Returning more helpful error messages from try!


#1

I’ve written a program to import two text files and merge one into the other. I’m using try! macros to handle cases where one of the input files specified doesn’t exist.

let js_path = args.flag_js; //Determined with docopt
let mut js_file = try!(fs::File::open(js_path));

The error that try! returns if I enter a filename that doesn’t exist is:

Error { repr: Os(2) }

Well, that’s not particularly helpful. I’d like to specify something like:

let mut js_file = try!(fs::File::open(js_path, "Error: JS file not found");

Obviously that’s not part of the try! macro. Is there any already existing best practice for sending custom error messages like that? The closest I’ve gotten was:

macro_rules! try_or {
    ($expr:expr, $error_msg:expr) => (match $expr {
        Ok(val) => val,
        Err(_err) => {
            return Err(Error::new(ErrorKind::NotFound, $error_msg) );
        }
    })
}

But I’m not sure how to return just the StringError from that. println!("{:?}",error) will just give me

Error { repr: Custom(Custom { kind: NotFound, error: StringError("JS file not found") }) }

which is a little more helpful, but I’d still like to trim the fat and just spit out the string.


#2

Well I just sort of answered my own question.

macro_rules! try_or {
    ($expr:expr, $error_msg:expr) => (match $expr {
        Ok(val) => val,
        Err(_err) => {
            panic!($error_msg);
        }
    })
}

Duh.

Still spits out the thread '<main>' panicked at noise, though, so I’m still interested in a good way to only spit out the error string.

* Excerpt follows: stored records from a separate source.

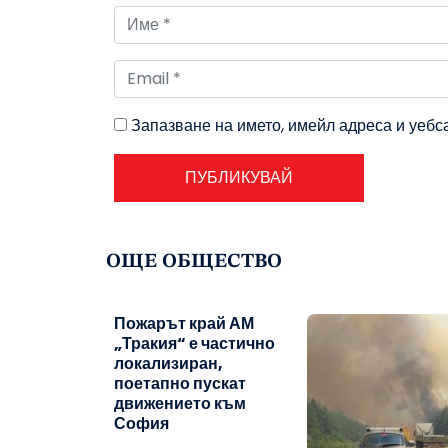
Запазване на името, имейл адреса и уебс
ОЩЕ ОБЩЕСТВО
Пожарът край АМ
„Тракия“ е частично
локализиран,
поетапно пускат
движението към
София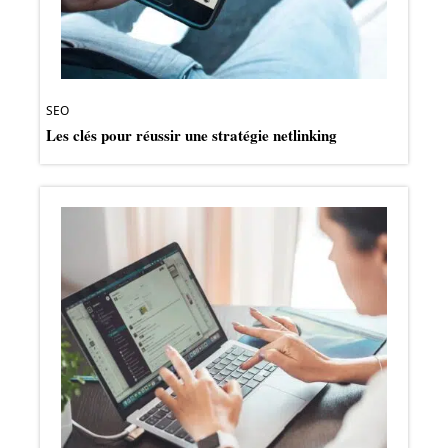
SEO
Les clés pour réussir une stratégie netlinking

Or if there’s another preferred way to do this.


#3

You probably want to use println!("{}", error) to print the error in a more user friendly fashion. println!("{:?}", error) uses the error’s Debug impl instead of its Display impl, which is why it’s printing the gritty details.

On beta, println!("{}", error) (where error is the error returned by open) gives me No such file or directory (os error 2).

Also, failing to open a file doesn’t necessarily mean it doesn’t exist. E.g., if a file exists but the user doesn’t have the correct permissions to read the file, printing Error: JS file not found would be rather confusing.